Il decreto ministeriale 9 dicembre 2025, n. 221 e la nota firmata dalla Capo Dipartimento Carmela Palumbo introducono le nuove Indicazioni nazionali per il curricolo della scuola dell’infanzia e del primo ciclo d’istruzione. Dopo quattordici anni dall’ultima revisione, la riforma risponde ai cambiamenti sociali e tecnologici accelerati e alle raccomandazioni europee.
L’avvio è fissato per l’anno scolastico 2026/2027: immediato per tutte le sezioni dell’infanzia, graduale per primaria e secondaria di primo grado, partendo dalle classi prime. Le Indicazioni delineano la scuola come spazio pubblico per la costruzione di valori democratici e costituzionali.
Gli obiettivi strategici: basi, radici europee e competenze digitali
Le nuove Indicazioni nazionali delineano una strategia didattica che intreccia tradizione e innovazione, ponendo al centro il docente come guida culturale ed educativa, non solo come professionista dell’istruzione. Il curricolo punta a un equilibrio tra il recupero di fondamenti consolidati e l’apertura alle competenze del futuro.
Il ritorno alle basi si concretizza nel rafforzamento della scrittura a mano, del riassunto e della grammatica. Questi strumenti sono ritenuti essenziali per favorire chiarezza, logicità e coerenza espositiva, restituendo valore alla regola grammaticale e alla sintassi come pilastri del pensiero ordinato.
Parallelamente, la riforma valorizza le radici europee promuovendo l’avvicinamento alle origini linguistiche e culturali della civiltà continentale, anche attraverso l’introduzione del latino per l’educazione linguistica (LEL). L’obiettivo è favorire la consapevolezza dell’eredità europea e il rapporto di continuità tra presente e passato.
Sul fronte dell’innovazione, informatica e intelligenza artificiale entrano ufficialmente nel curricolo fin dalla primaria, promuovendo un uso critico e consapevole degli strumenti digitali. Le competenze operative, creative e digitali vengono potenziate per preparare gli studenti alle sfide del mondo contemporaneo.
Le novità in storia: estensione dei contenuti e recupero del pregresso
Il programma di storia della scuola primaria subisce un ampliamento significativo. Le Indicazioni 2012 si fermavano alla fine dell’Impero romano d’Occidente in quinta, mentre le nuove previsioni includono anche i regni romano‑barbarici, il monachesimo e le biblioteche, Costantinopoli e l’Impero romano d’Oriente, la codificazione di Giustiniano e l’espansione islamica.

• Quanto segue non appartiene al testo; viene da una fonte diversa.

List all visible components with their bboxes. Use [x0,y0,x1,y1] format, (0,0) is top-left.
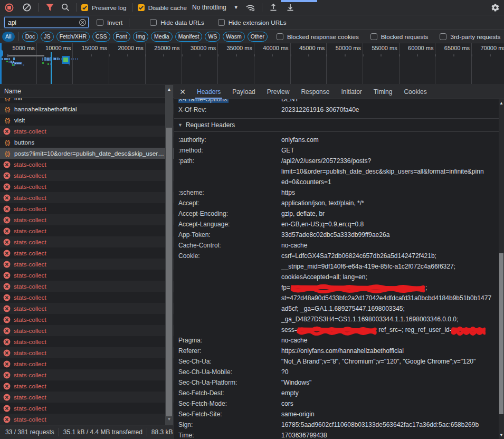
devtools-settings-button[interactable] [488,1,502,14]
request-row[interactable]: stats-collect [0,292,174,303]
type-filter-manifest[interactable]: Manifest [175,32,203,42]
blocked-requests-checkbox-group[interactable]: Blocked requests [370,33,429,40]
scroll-up-icon[interactable]: ▲ [499,101,504,106]
type-filter-css[interactable]: CSS [92,32,110,42]
type-filter-wasm[interactable]: Wasm [223,32,244,42]
type-filter-fetch-xhr[interactable]: Fetch/XHR [56,32,90,42]
hide-data-urls-checkbox-group[interactable]: Hide data URLs [150,19,204,26]
detail-tab-timing[interactable]: Timing [368,85,398,99]
import-har-button[interactable] [267,1,280,14]
request-row[interactable]: stats-collect [0,403,174,414]
request-row[interactable]: {:}hannahelizabethofficial [0,103,174,114]
collapse-triangle-icon[interactable]: ▼ [178,119,183,131]
request-row[interactable]: stats-collect [0,358,174,369]
preserve-log-checkbox[interactable] [81,4,88,11]
request-row[interactable]: stats-collect [0,369,174,380]
hide-data-urls-checkbox[interactable] [150,19,157,26]
blocked-response-cookies-checkbox-group[interactable]: Blocked response cookies [277,33,359,40]
request-row[interactable]: stats-collect [0,181,174,192]
detail-tab-cookies[interactable]: Cookies [398,85,432,99]
status-separator [147,428,147,436]
type-filter-ws[interactable]: WS [205,32,220,42]
network-conditions-button[interactable] [244,1,258,14]
invert-checkbox[interactable] [97,19,103,26]
type-filter-doc[interactable]: Doc [22,32,39,42]
request-row[interactable]: stats-collect [0,126,174,137]
network-overview-timeline[interactable]: 5000 ms10000 ms15000 ms20000 ms25000 ms3… [0,43,504,84]
scroll-down-icon[interactable]: ▼ [499,433,504,437]
overview-gridline [36,43,37,84]
type-filter-img[interactable]: Img [133,32,149,42]
scroll-down-icon[interactable]: ▼ [165,417,173,422]
blocked-response-cookies-checkbox[interactable] [277,33,283,40]
type-filter-all[interactable]: All [2,32,15,42]
column-header-name[interactable]: Name [0,85,174,98]
request-row[interactable]: stats-collect [0,225,174,236]
scroll-up-icon[interactable]: ▲ [165,87,173,92]
request-row[interactable]: stats-collect [0,325,174,336]
request-list-scrollbar[interactable]: ▲ ▼ [165,85,173,425]
request-row[interactable]: stats-collect [0,259,174,270]
overview-minor-tick [236,54,237,56]
request-row-selected[interactable]: {:}posts?limit=10&order=publish_date_des… [0,148,174,159]
preserve-log-checkbox-group[interactable]: Preserve log [81,4,127,11]
throttling-dropdown-arrow-icon[interactable]: ▼ [234,5,239,10]
request-row[interactable]: stats-collect [0,336,174,347]
detail-tab-headers[interactable]: Headers [191,85,226,99]
overview-activity-bar [71,58,72,60]
type-filter-media[interactable]: Media [151,32,173,42]
request-row[interactable]: {:}visit [0,114,174,126]
detail-tab-initiator[interactable]: Initiator [335,85,367,99]
3rd-party-requests-checkbox[interactable] [440,33,446,40]
detail-tab-response[interactable]: Response [295,85,335,99]
request-row[interactable]: stats-collect [0,380,174,392]
overview-tick-label: 70000 ms [480,45,504,51]
request-name: stats-collect [14,250,46,256]
type-filter-other[interactable]: Other [248,32,268,42]
type-filter-js[interactable]: JS [41,32,53,42]
filter-input[interactable] [5,19,73,26]
search-button[interactable] [59,1,72,14]
overview-left-handle-grip[interactable] [0,50,3,57]
request-row[interactable]: stats-collect [0,314,174,325]
detail-scrollbar[interactable]: ▲ ▼ [499,99,504,439]
request-row[interactable]: stats-collect [0,270,174,281]
request-headers-section[interactable]: ▼Request Headers [174,119,499,131]
filter-toggle-button[interactable] [43,1,56,14]
header-name: Accept-Encoding: [178,208,281,219]
request-row[interactable]: stats-collect [0,414,174,425]
request-row[interactable]: {:}buttons [0,137,174,148]
disable-cache-checkbox-group[interactable]: Disable cache [138,4,187,11]
clear-filter-icon[interactable] [79,19,86,26]
invert-checkbox-group[interactable]: Invert [97,19,122,26]
type-filter-font[interactable]: Font [113,32,130,42]
detail-tab-preview[interactable]: Preview [261,85,296,99]
record-button[interactable] [2,1,16,14]
request-row[interactable]: stats-collect [0,303,174,314]
section-title: Request Headers [186,121,235,129]
blocked-requests-checkbox[interactable] [370,33,377,40]
3rd-party-requests-checkbox-group[interactable]: 3rd-party requests [440,33,500,40]
request-row[interactable]: {:}init [0,98,174,103]
scrollbar-thumb[interactable] [166,128,172,416]
request-row[interactable]: stats-collect [0,392,174,403]
scrollbar-thumb[interactable] [499,253,503,414]
request-row[interactable]: stats-collect [0,192,174,203]
close-detail-icon[interactable]: ✕ [174,88,191,96]
disable-cache-checkbox[interactable] [138,4,145,11]
request-row[interactable]: stats-collect [0,281,174,292]
request-row[interactable]: stats-collect [0,203,174,214]
request-row[interactable]: stats-collect [0,247,174,259]
request-row[interactable]: stats-collect [0,159,174,170]
request-row[interactable]: stats-collect [0,236,174,247]
detail-tab-payload[interactable]: Payload [226,85,261,99]
clear-button[interactable] [20,1,34,14]
throttling-select[interactable]: No throttling [192,4,226,11]
request-row[interactable]: stats-collect [0,347,174,358]
failed-request-icon [3,360,11,368]
request-row[interactable]: stats-collect [0,170,174,181]
hide-extension-urls-checkbox-group[interactable]: Hide extension URLs [218,19,287,26]
export-har-button[interactable] [283,1,297,14]
request-row[interactable]: stats-collect [0,214,174,225]
hide-extension-urls-checkbox[interactable] [218,19,225,26]
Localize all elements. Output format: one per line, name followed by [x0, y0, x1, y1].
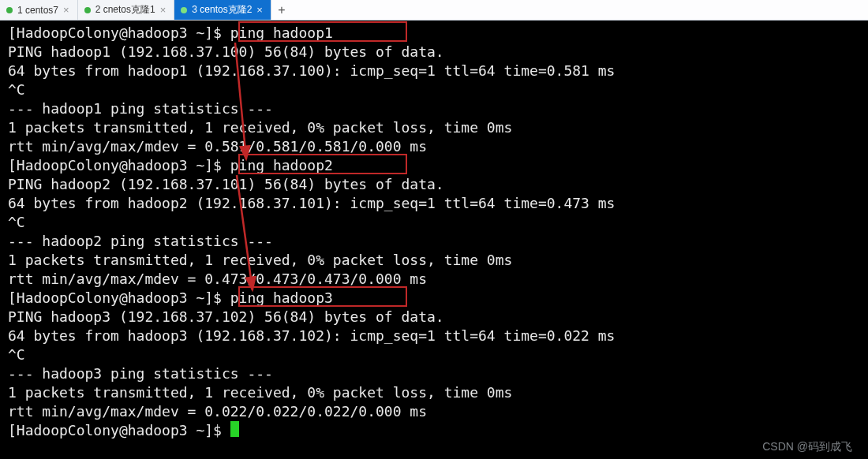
command-text: ping hadoop1	[230, 24, 333, 41]
terminal-output: 1 packets transmitted, 1 received, 0% pa…	[8, 384, 512, 401]
status-dot-icon	[181, 7, 187, 13]
tab-label: 1 centos7	[17, 5, 58, 16]
terminal-output: 64 bytes from hadoop2 (192.168.37.101): …	[8, 195, 615, 211]
terminal-output: PING hadoop2 (192.168.37.101) 56(84) byt…	[8, 176, 444, 192]
terminal-output: --- hadoop2 ping statistics ---	[8, 233, 273, 249]
terminal-output: 1 packets transmitted, 1 received, 0% pa…	[8, 119, 512, 136]
tab-label: 3 centos克隆2	[192, 3, 252, 17]
tab-1[interactable]: 1 centos7 ×	[0, 0, 78, 20]
terminal-output: PING hadoop3 (192.168.37.102) 56(84) byt…	[8, 308, 444, 325]
tab-3[interactable]: 3 centos克隆2 ×	[174, 0, 271, 20]
terminal-output: --- hadoop3 ping statistics ---	[8, 365, 273, 382]
terminal-output: rtt min/avg/max/mdev = 0.022/0.022/0.022…	[8, 403, 427, 420]
terminal-output: --- hadoop1 ping statistics ---	[8, 100, 273, 117]
command-text: ping hadoop2	[230, 157, 333, 174]
terminal-output: 64 bytes from hadoop1 (192.168.37.100): …	[8, 62, 615, 79]
terminal-output: PING hadoop1 (192.168.37.100) 56(84) byt…	[8, 43, 444, 60]
terminal-output: ^C	[8, 346, 25, 363]
prompt: [HadoopColony@hadoop3 ~]$	[8, 289, 230, 306]
command-text: ping hadoop3	[230, 289, 333, 306]
terminal-output: ^C	[8, 81, 25, 98]
terminal-output: rtt min/avg/max/mdev = 0.473/0.473/0.473…	[8, 271, 427, 287]
tab-label: 2 cnetos克隆1	[95, 3, 155, 17]
tab-2[interactable]: 2 cnetos克隆1 ×	[78, 0, 175, 20]
terminal-output: 1 packets transmitted, 1 received, 0% pa…	[8, 252, 512, 268]
cursor-icon	[230, 421, 239, 437]
new-tab-button[interactable]: +	[271, 0, 292, 20]
terminal-output: rtt min/avg/max/mdev = 0.581/0.581/0.581…	[8, 138, 427, 155]
prompt: [HadoopColony@hadoop3 ~]$	[8, 422, 230, 438]
close-icon[interactable]: ×	[256, 5, 263, 15]
prompt: [HadoopColony@hadoop3 ~]$	[8, 24, 230, 41]
close-icon[interactable]: ×	[63, 5, 69, 15]
status-dot-icon	[6, 7, 13, 13]
terminal-output: 64 bytes from hadoop3 (192.168.37.102): …	[8, 327, 615, 344]
close-icon[interactable]: ×	[160, 5, 166, 15]
terminal[interactable]: [HadoopColony@hadoop3 ~]$ ping hadoop1 P…	[0, 21, 868, 459]
status-dot-icon	[84, 7, 91, 13]
tab-bar: 1 centos7 × 2 cnetos克隆1 × 3 centos克隆2 × …	[0, 0, 868, 21]
prompt: [HadoopColony@hadoop3 ~]$	[8, 157, 230, 174]
terminal-output: ^C	[8, 214, 25, 230]
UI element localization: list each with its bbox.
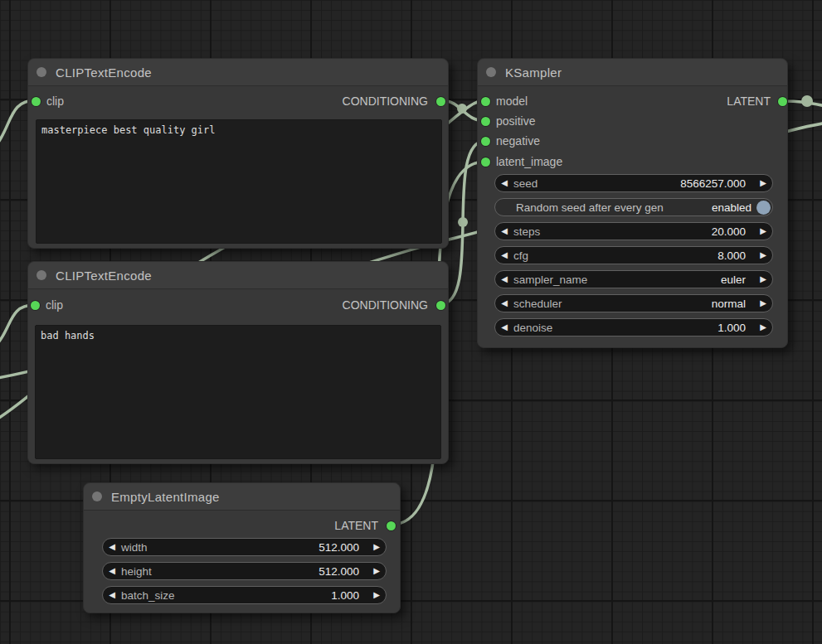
stepper-right-icon[interactable]: ▶ xyxy=(754,323,772,332)
output-port-label: LATENT xyxy=(727,94,771,108)
widget-sampler-name[interactable]: ◀ sampler_name euler ▶ xyxy=(494,270,773,288)
node-title: CLIPTextEncode xyxy=(56,65,152,80)
widget-value: 8.000 xyxy=(717,249,746,262)
widget-random-seed-toggle[interactable]: Random seed after every gen enabled xyxy=(494,198,773,216)
stepper-left-icon[interactable]: ◀ xyxy=(495,179,513,187)
node-title-bar[interactable]: KSampler xyxy=(478,59,787,86)
stepper-left-icon[interactable]: ◀ xyxy=(495,227,513,235)
output-port-conditioning[interactable] xyxy=(436,97,445,106)
widget-label: denoise xyxy=(513,322,552,334)
stepper-right-icon[interactable]: ▶ xyxy=(754,251,772,259)
widget-cfg[interactable]: ◀ cfg 8.000 ▶ xyxy=(494,246,773,264)
widget-value: euler xyxy=(721,274,746,286)
stepper-left-icon[interactable]: ◀ xyxy=(495,275,513,283)
widget-label: sampler_name xyxy=(513,274,587,286)
widget-scheduler[interactable]: ◀ scheduler normal ▶ xyxy=(494,294,773,312)
widget-label: cfg xyxy=(513,249,528,262)
node-title: EmptyLatentImage xyxy=(111,490,220,504)
output-port-label: CONDITIONING xyxy=(343,94,428,108)
prompt-textarea[interactable]: bad hands xyxy=(35,325,441,459)
stepper-left-icon[interactable]: ◀ xyxy=(103,543,121,551)
node-cliptextencode-positive: CLIPTextEncode clip CONDITIONING masterp… xyxy=(27,58,449,249)
widget-label: scheduler xyxy=(513,298,562,310)
widget-seed[interactable]: ◀ seed 8566257.000 ▶ xyxy=(494,174,773,192)
collapse-dot-icon[interactable] xyxy=(92,491,102,501)
output-port-latent[interactable] xyxy=(778,97,787,106)
input-port-label: model xyxy=(496,94,528,108)
stepper-right-icon[interactable]: ▶ xyxy=(754,179,772,187)
widget-label: batch_size xyxy=(121,589,175,602)
stepper-right-icon[interactable]: ▶ xyxy=(754,227,772,235)
input-port-negative[interactable] xyxy=(481,137,490,146)
node-cliptextencode-negative: CLIPTextEncode clip CONDITIONING bad han… xyxy=(27,261,449,464)
output-port-conditioning[interactable] xyxy=(436,301,445,310)
widget-height[interactable]: ◀ height 512.000 ▶ xyxy=(102,562,387,580)
widget-value: 1.000 xyxy=(717,322,746,334)
input-port-label: clip xyxy=(46,298,63,312)
node-title: CLIPTextEncode xyxy=(56,269,152,283)
collapse-dot-icon[interactable] xyxy=(486,67,496,77)
node-title-bar[interactable]: CLIPTextEncode xyxy=(28,262,448,289)
output-port-label: LATENT xyxy=(334,519,378,532)
stepper-left-icon[interactable]: ◀ xyxy=(103,567,121,575)
widget-value: normal xyxy=(712,298,746,310)
stepper-right-icon[interactable]: ▶ xyxy=(367,567,386,575)
output-port-label: CONDITIONING xyxy=(343,298,428,312)
input-port-positive[interactable] xyxy=(481,117,490,126)
widget-width[interactable]: ◀ width 512.000 ▶ xyxy=(102,538,387,556)
stepper-left-icon[interactable]: ◀ xyxy=(103,591,121,599)
input-port-latent-image[interactable] xyxy=(481,157,490,167)
stepper-left-icon[interactable]: ◀ xyxy=(495,251,513,259)
node-title-bar[interactable]: EmptyLatentImage xyxy=(84,483,400,511)
widget-value: 512.000 xyxy=(319,541,359,554)
stepper-right-icon[interactable]: ▶ xyxy=(367,543,386,551)
widget-label: Random seed after every gen xyxy=(516,201,664,214)
input-port-clip[interactable] xyxy=(31,301,40,310)
widget-value: enabled xyxy=(712,201,751,214)
link-dot xyxy=(458,217,468,227)
collapse-dot-icon[interactable] xyxy=(36,67,46,77)
widget-steps[interactable]: ◀ steps 20.000 ▶ xyxy=(494,222,773,240)
input-port-label: positive xyxy=(496,114,535,128)
stepper-right-icon[interactable]: ▶ xyxy=(754,275,772,283)
widget-label: height xyxy=(121,565,152,578)
input-port-model[interactable] xyxy=(481,97,490,106)
prompt-textarea[interactable]: masterpiece best quality girl xyxy=(36,119,442,244)
node-ksampler: KSampler model positive negative latent_… xyxy=(477,58,788,348)
stepper-left-icon[interactable]: ◀ xyxy=(495,323,513,332)
widget-batch-size[interactable]: ◀ batch_size 1.000 ▶ xyxy=(102,586,387,604)
stepper-right-icon[interactable]: ▶ xyxy=(754,299,772,307)
input-port-label: negative xyxy=(496,134,540,148)
widget-label: width xyxy=(121,541,148,554)
widget-value: 20.000 xyxy=(712,225,746,238)
stepper-right-icon[interactable]: ▶ xyxy=(367,591,386,599)
node-graph-canvas[interactable]: CLIPTextEncode clip CONDITIONING masterp… xyxy=(0,0,822,644)
node-emptylatentimage: EmptyLatentImage LATENT ◀ width 512.000 … xyxy=(83,482,401,613)
collapse-dot-icon[interactable] xyxy=(36,270,46,280)
input-port-label: latent_image xyxy=(496,155,562,168)
input-port-label: clip xyxy=(46,94,64,108)
link-dot xyxy=(457,104,467,114)
widget-value: 512.000 xyxy=(319,565,359,578)
widget-value: 8566257.000 xyxy=(680,177,746,190)
widget-label: steps xyxy=(513,225,540,238)
stepper-left-icon[interactable]: ◀ xyxy=(495,299,513,307)
link-dot xyxy=(801,95,813,107)
output-port-latent[interactable] xyxy=(387,521,396,530)
widget-denoise[interactable]: ◀ denoise 1.000 ▶ xyxy=(494,318,773,337)
node-title-bar[interactable]: CLIPTextEncode xyxy=(28,59,448,86)
widget-label: seed xyxy=(513,177,537,190)
input-port-clip[interactable] xyxy=(32,97,41,106)
node-title: KSampler xyxy=(505,65,562,80)
widget-value: 1.000 xyxy=(331,589,359,602)
toggle-circle-icon[interactable] xyxy=(756,201,771,215)
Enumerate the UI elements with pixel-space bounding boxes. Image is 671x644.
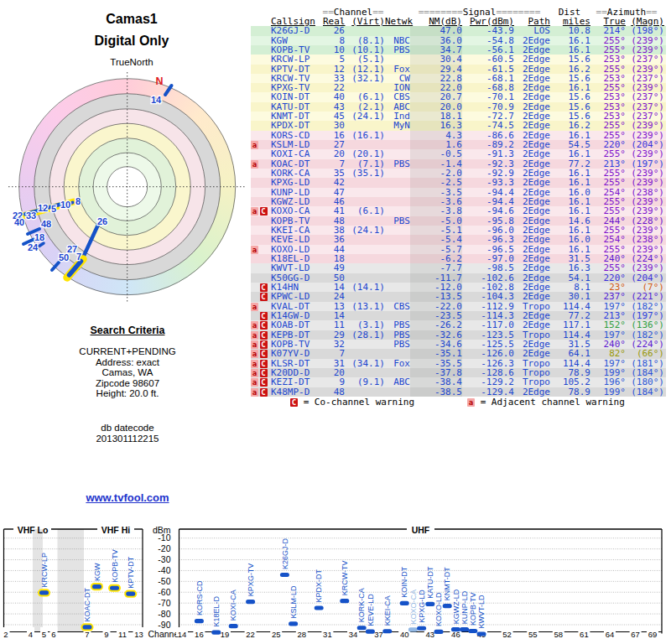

Gli alunni che entreranno in prima media nel 2026/2027 potrebbero non aver studiato questo periodo storico aggiuntivo, generando un vuoto temporale nella continuità verticale del curricolo. Le scuole dovranno quindi organizzarsi per colmare il gap attraverso interventi mirati, assicurando che tutti gli studenti dispongano delle conoscenze necessarie per affrontare con coerenza il ciclo secondario di primo grado.
Il latino LEL nella secondaria di primo grado: opzioni organizzative
L’introduzione del latino per l’educazione linguistica (LEL) nelle scuole medie rappresenta una delle novità più rilevanti delle nuove Indicazioni. L’attivazione è opzionale e riguarda le classi seconde e terze, con una durata ideale di almeno un’ora settimanale. Le scuole possono utilizzare gli spazi di autonomia scolastica previsti dall’ordinamento, in particolare l’ora di approfondimento in materie letterarie.
Laddove l’organico dell’autonomia non disponga di docenti con competenze specifiche, il Ministero prevede la possibilità di stipulare convenzioni con istituti di istruzione secondaria di secondo grado che già erogano l’insegnamento del latino. Le attività possono essere organizzate in orario extracurricolare, coinvolgendo l’intera classe oppure gruppi di alunni anche di classi diverse, garantendo flessibilità organizzativa e valorizzazione delle radici linguistiche europee.
I tempi di implementazione e gli adempimenti di istituto
Le istituzioni scolastiche dovranno aggiornare il Piano triennale dell’offerta formativa e i criteri di valutazione entro l’avvio dell’anno scolastico 2026/2027, momento in cui entreranno ufficialmente in vigore le nuove Indicazioni nazionali. L’adeguamento coinvolgerà anche i libri di testo, che dovranno rispettare i nuovi standard curricolari per garantire coerenza tra materiali didattici e contenuti previsti.
Per supportare la transizione, il Ministero ha previsto specifiche misure di accompagnamento rivolte a dirigenti scolastici e docenti, con percorsi di formazione finalizzati a facilitare l’applicazione delle Indicazioni e a garantire uniformità operativa su tutto il territorio nazionale.